→ Source material
--------------------------------------------------

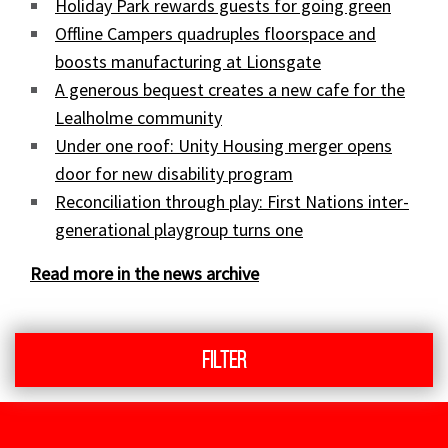
Holiday Park rewards guests for going green
Offline Campers quadruples floorspace and
boosts manufacturing at Lionsgate
A generous bequest creates a new cafe for the
Lealholme community
Under one roof: Unity Housing merger opens
door for new disability program
Reconciliation through play: First Nations inter-
generational playgroup turns one
Read more in the news archive
Filter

--------------------------------------------------

→ What this task involves
Only the lines from the one containing "boosts manufacturing at Lionsgate" through the last line of the records should appear, each written out exactly.

→ Task result
boosts manufacturing at Lionsgate
A generous bequest creates a new cafe for the
Lealholme community
Under one roof: Unity Housing merger opens
door for new disability program
Reconciliation through play: First Nations inter-
generational playgroup turns one
Read more in the news archive
Filter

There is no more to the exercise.